• _WHAT YOU ARE ASKED TO DO_: Pictures stay out; everything else in the records is to be copied exactly.

• _EXTRACTED ENTRIES_:

★ ★ ★ ★ ★

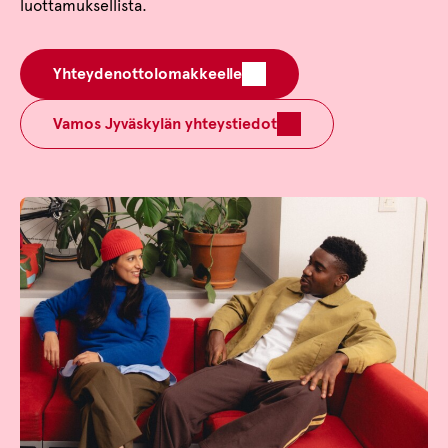
luottamuksellista.
Yhteydenottolomakkeelle
Vamos Jyväskylän yhteystiedot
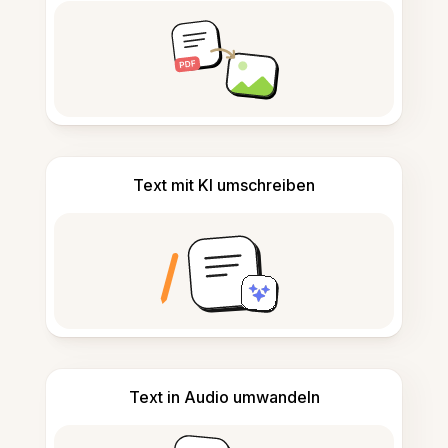
Text mit KI umschreiben
Text in Audio umwandeln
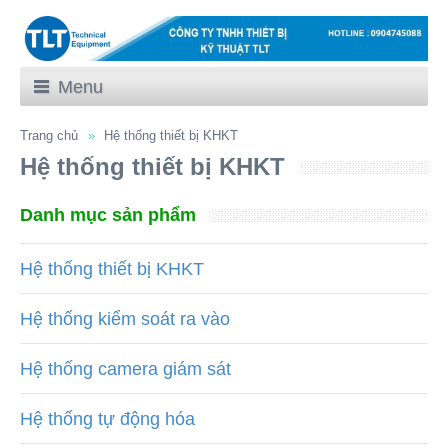
Menu
Trang chủ
Hệ thống thiết bị KHKT
Hệ thống thiết bị KHKT
Danh mục sản phẩm
Hệ thống thiết bị KHKT
Hệ thống kiểm soát ra vào
Hệ thống camera giám sát
Hệ thống tự động hóa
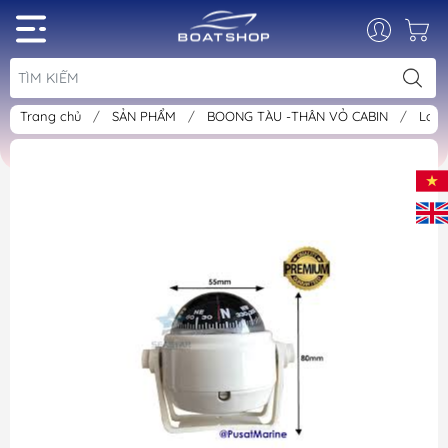
Trang chủ
/
SẢN PHẨM
/
BOONG TÀU -THÂN VỎ CABIN
/
La 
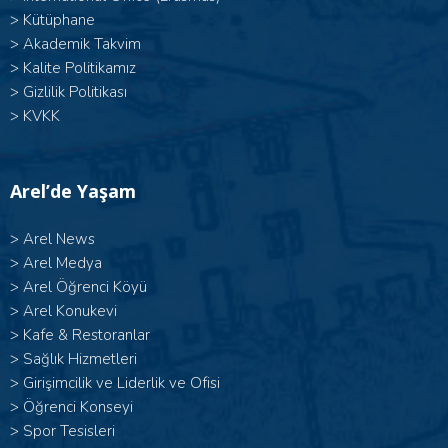
>
Kütüphane
>
Akademik Takvim
>
Kalite Politikamız
>
Gizlilik Politikası
>
KVKK
Arel’de Yaşam
>
Arel News
>
Arel Medya
>
Arel Öğrenci Köyü
>
Arel Konukevi
>
Kafe & Restoranlar
>
Sağlık Hizmetleri
>
Girişimcilik ve Liderlik ve Ofisi
>
Öğrenci Konseyi
>
Spor Tesisleri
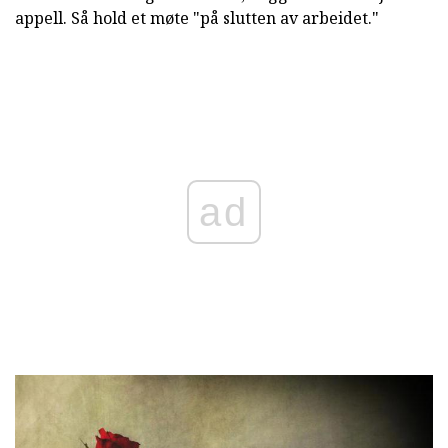
appell. Så hold et møte "på slutten av arbeidet."
ad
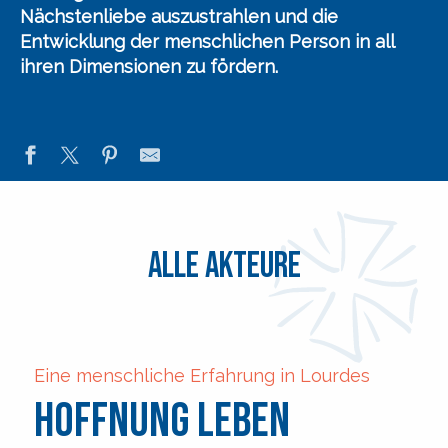
Nächstenliebe auszustrahlen
und die
Entwicklung der menschlichen Person in all
ihren Dimensionen zu fördern.
Alle Akteure
Eine menschliche Erfahrung in Lourdes
Hoffnung leben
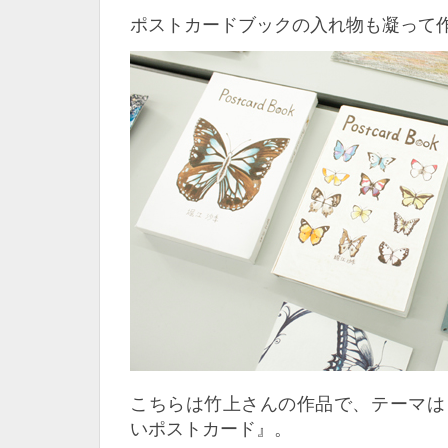
ポストカードブックの入れ物も凝って
こちらは竹上さんの作品で、テーマは
いポストカード』。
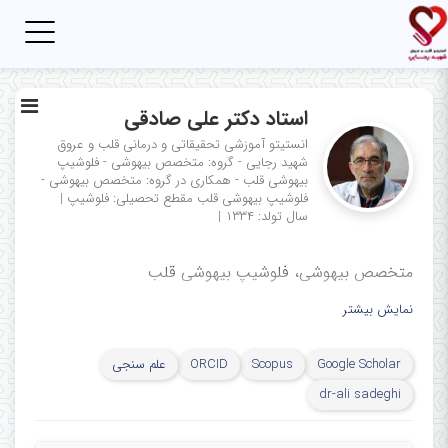
Toggle
igation
استاد دکتر علی صادقی
انستیتو آموزشی تحقیقاتی و درمانی قلب و عروق
شهید رجایی - گروه: متخصص بیهوشی - فلوشیپ
بیهوشی قلب - همکاری در گروه: متخصص بیهوشی -
فلوشیپ بیهوشی قلب
مقطع تحصیلی: فلوشیپ
|
سال تولد: ۱۳۳۴
|
متخصص بیهوشی، فلوشیپ بیهوشی قلب
نمایش بیشتر
Google Scholar
Scopus
ORCID
علم سنجی
dr-ali sadeghi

★ ★ ★ ★ ★

• _TASK RESPONSE_:
luottamuksellista.
Yhteydenottolomakkeelle
Vamos Jyväskylän yhteystiedot
Text mit KI umschreiben
Text in Audio umwandeln
Menu
Trang chủ
Hệ thống thiết bị KHKT
Hệ thống thiết bị KHKT
Danh mục sản phẩm
Hệ thống thiết bị KHKT
Hệ thống kiểm soát ra vào
Hệ thống camera giám sát
Hệ thống tự động hóa
Trang chủ
/
SẢN PHẨM
/
BOONG TÀU -THÂN VỎ CABIN
/
La 
>
Kütüphane
>
Akademik Takvim
>
Kalite Politikamız
>
Gizlilik Politikası
>
KVKK
Arel’de Yaşam
>
Arel News
>
Arel Medya
>
Arel Öğrenci Köyü
>
Arel Konukevi
>
Kafe & Restoranlar
>
Sağlık Hizmetleri
>
Girişimcilik ve Liderlik ve Ofisi
>
Öğrenci Konseyi
>
Spor Tesisleri
appell. Så hold et møte "på slutten av arbeidet."
ad
Nächstenliebe auszustrahlen
und die
Entwicklung der menschlichen Person in all
ihren Dimensionen zu fördern.
Alle Akteure
Eine menschliche Erfahrung in Lourdes
Hoffnung leben
ポストカードブックの入れ物も凝って
こちらは竹上さんの作品で、テーマは
いポストカード』。
Toggle
igation
استاد دکتر علی صادقی
انستیتو آموزشی تحقیقاتی و درمانی قلب و عروق
شهید رجایی - گروه: متخصص بیهوشی - فلوشیپ
بیهوشی قلب - همکاری در گروه: متخصص بیهوشی -
فلوشیپ بیهوشی قلب
مقطع تحصیلی: فلوشیپ
|
سال تولد: ۱۳۳۴
|
متخصص بیهوشی، فلوشیپ بیهوشی قلب
نمایش بیشتر
Google Scholar
Scopus
ORCID
علم سنجی
dr-ali sadeghi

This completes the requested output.